Keidel: Giants Will Need A Miracle To Squeak Into The Playoffs
By Jason Keidel
» More Columns
It's all in the archives. Before the season I said the Giants would be better than the Jets. When the Jets were 1-1 and Big Blue was 0-2, I stuck to my metaphorical guns. And thus started my feud with Fan Guy, who has been in full-throated fury since the gun fired on the 2014 season.
Then the Giants reeled off three wins and the Jets were swept into the dustbin of the AFC.
Then the Giants were vaporized by the Eagles, and I told Big Blue devotees to keep it calm; that they were 4-1 in the new, Lone Star enclave and would find their magical mojo just in time to salvage their season. Then, as they say in Chicago, they pitched a steamer in Dallas.
The Giants didn't just lose in Dallas. They came perilously close to closing out the 2014 season. They blew it in Jerry's World. And they're now officially limping, slowly joining the Jets on the road to irrelevance.

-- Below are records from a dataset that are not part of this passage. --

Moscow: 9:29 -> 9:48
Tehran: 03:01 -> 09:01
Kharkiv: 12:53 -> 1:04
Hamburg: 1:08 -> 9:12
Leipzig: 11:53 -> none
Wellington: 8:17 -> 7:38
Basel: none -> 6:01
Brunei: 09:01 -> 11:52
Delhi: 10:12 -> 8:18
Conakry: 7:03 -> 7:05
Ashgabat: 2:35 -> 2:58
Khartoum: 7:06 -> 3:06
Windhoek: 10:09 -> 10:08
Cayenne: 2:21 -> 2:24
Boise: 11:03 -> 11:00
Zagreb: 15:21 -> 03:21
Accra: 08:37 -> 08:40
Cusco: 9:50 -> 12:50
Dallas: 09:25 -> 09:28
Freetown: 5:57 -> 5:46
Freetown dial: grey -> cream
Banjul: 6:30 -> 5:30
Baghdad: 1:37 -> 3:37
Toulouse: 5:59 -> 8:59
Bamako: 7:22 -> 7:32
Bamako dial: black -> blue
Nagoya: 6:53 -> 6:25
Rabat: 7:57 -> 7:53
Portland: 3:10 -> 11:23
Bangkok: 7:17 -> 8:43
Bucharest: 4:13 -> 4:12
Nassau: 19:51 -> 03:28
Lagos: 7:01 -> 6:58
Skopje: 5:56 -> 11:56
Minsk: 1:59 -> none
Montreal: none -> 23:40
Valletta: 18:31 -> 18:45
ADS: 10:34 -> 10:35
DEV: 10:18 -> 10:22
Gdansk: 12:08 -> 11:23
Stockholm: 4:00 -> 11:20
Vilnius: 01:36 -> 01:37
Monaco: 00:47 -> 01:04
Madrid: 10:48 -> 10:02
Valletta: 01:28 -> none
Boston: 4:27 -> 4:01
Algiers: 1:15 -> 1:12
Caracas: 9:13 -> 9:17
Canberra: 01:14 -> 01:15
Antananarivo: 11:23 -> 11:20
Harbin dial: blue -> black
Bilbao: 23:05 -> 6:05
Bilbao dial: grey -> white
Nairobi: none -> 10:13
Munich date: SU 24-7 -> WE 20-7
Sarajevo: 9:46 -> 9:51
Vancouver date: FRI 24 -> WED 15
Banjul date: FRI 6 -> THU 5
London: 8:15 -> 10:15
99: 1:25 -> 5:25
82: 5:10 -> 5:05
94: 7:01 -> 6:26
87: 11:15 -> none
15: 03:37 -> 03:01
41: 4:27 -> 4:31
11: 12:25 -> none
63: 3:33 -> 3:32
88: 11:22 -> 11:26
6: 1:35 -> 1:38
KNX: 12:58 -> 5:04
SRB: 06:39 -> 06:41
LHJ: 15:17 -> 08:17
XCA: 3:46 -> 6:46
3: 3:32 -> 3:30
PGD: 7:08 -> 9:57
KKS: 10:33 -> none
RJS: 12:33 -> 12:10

Because it doesn't get better. Next up are the Colts, who could very well go to the Super Bowl this year. Then they play the Seahawks, who won the Super Bowl last year. And then they play the 49ers, who have been to three straight NFC title games.
Oh, then they play Dallas again, which is playing its best football since the Jimmy Johnson dynasty. The Cowboys are lethal on offense, with a healthy DeMarco Murray -- who just broke Jim Brown's record for the most consecutive 100-yard games to start a season -- and an increasingly robust Tony Romo. And perhaps the best offensive line in football.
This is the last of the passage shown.